## PROBLEM DETAILS
Return all the lines below exactly as written. Drop every picture.

## AVAILABLE DATA
++++++++++

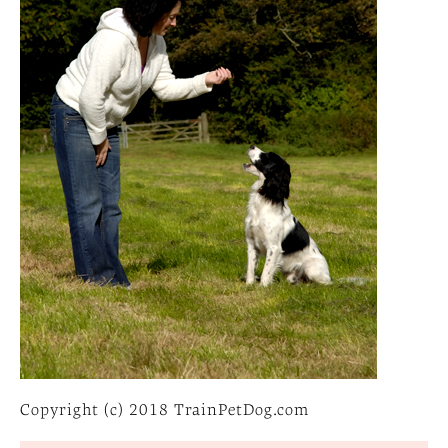
Copyright (c) 2018 TrainPetDog.com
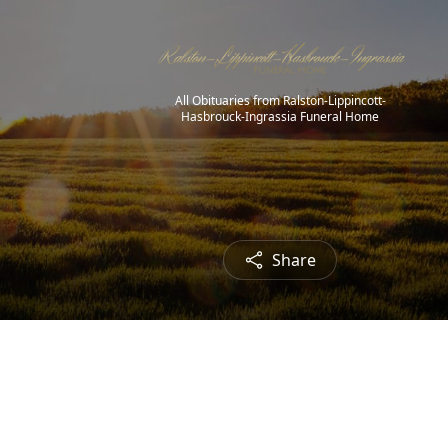
All Obituaries from Ralston-Lippincott-
Hasbrouck-Ingrassia Funeral Home
Share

++++++++++

## OUTPUT FOR THIS EXERCISE
Copyright (c) 2018 TrainPetDog.com
All Obituaries from Ralston-Lippincott-
Hasbrouck-Ingrassia Funeral Home
Share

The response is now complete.